# Thread: Find a third degree polynomial equation with the given roots?

1. ## Find a third degree polynomial equation with the given roots?

hi there,
this is algebra two honors question

Find a third degree polynomial equation with rational coefficients has the given numbers as roots
1) 1 and 3i 2)-5 and 1 - i

note: i would appreciate if u use these two formulas and explain how to use them r1 + r2 = -b/a and r1 . r2 =c/a

i have this answered problem but i still dont get what the r1,r2,b,c and a represents

ex: Find a third degree polynomial equation with rational coefficients has the given numbers as roots 2+3i and 2-3i
answer) r1 + r2 = -b/a = -4/1
r1 . r2 = c/a = 13/1

the equation is x^2 - 4x + 13 =0

2. Originally Posted by mustafa
hi there,
this is algebra two honors question

Find a third degree polynomial equation with rational coefficients has the given numbers as roots
1) 1 and 3i
Any polynomial equation having 1 and 3i as roots must have x- 1 and x- 3i as factors. In order that all coeffcients be rational (and, in particular, real) we must also have x+ 3i as a factor. Your polynomial is (x-1)(x-3i)(x+3i). Multply that out and see how the "i" terms disappear.

[quote] 2)-5 and 1 - i
Same thing. The factors must be x-(-5)= x+ 5 and x- (1- i)= x-1+ i. In order that all coefficients be real there must also be a factor of x- (1+i)= x-1-i. (x+5)(x-1-i)(x-1+i). To see why we need to change the sign on i, first multiply (x-1- i)(x-1+i) as [(x-1)- i][(x-1)+ i]. Notice that that is a "sum and difference" multiplication.

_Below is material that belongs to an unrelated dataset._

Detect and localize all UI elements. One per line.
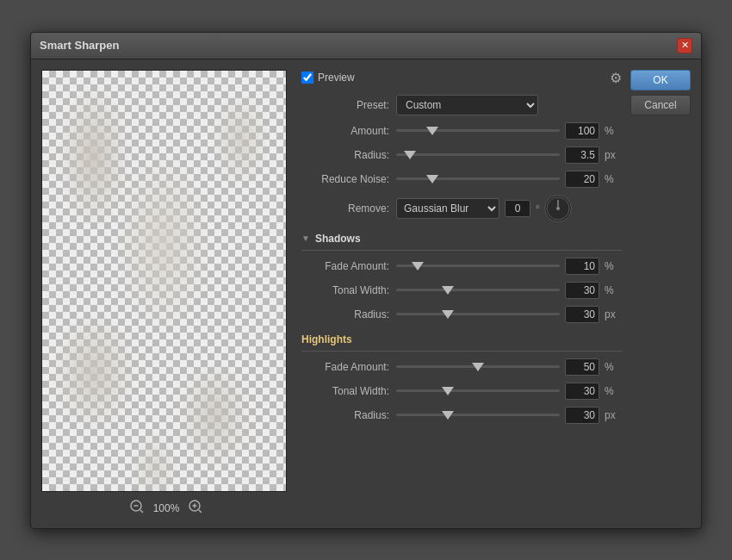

note: i would appreciate if u use these two formulas and explain how to use them r1 + r2 = -b/a and r1 . r2 =c/a

i have this answered problem but i still dont get what the r1,r2,b,c and a represents
Where did you get those formulas from? Where ever you saw them, it should have included what "r1", "r2", "a", and "b" mean. If you don't learn what all of the variables in a formula mean, you haven't learned the formula.

I think what you are referring to is a quadratic equation (and so it has nothing to do with this problem. If you have a polynomial equation of the form $ax^2+ bx+ c= 0$ with roots $r_1$ and $r_2$ then $r_1+ r_2= -\frac{b}{a}$ and $r_1r_2= \frac{c}{a}$.

That's true because if $r_1$ and $r_2$ are roots of a polynomial equation, then $x- r_1$ and $x- r_2$ are factors of the polynomial. And since $(x- r_1)(x- r_2)= x^2- (r_1+ r_2)x+ r_1r_2$, to have "leading coefficient", a, we must multiply that by a: $ax^2+ bx+ c= a(x- r_1)(x- r_2)= ax^2- a(r_1+ r_2)+ ar_1r_2$ setting coefficients of the same powers equal, $b= -a(r_1+ r_2)$ so $r_1+ r_2= -\frac{b}{a}$ and $c= ar_1r_2$ so r_1r_2= \frac{c}{a}[/tex].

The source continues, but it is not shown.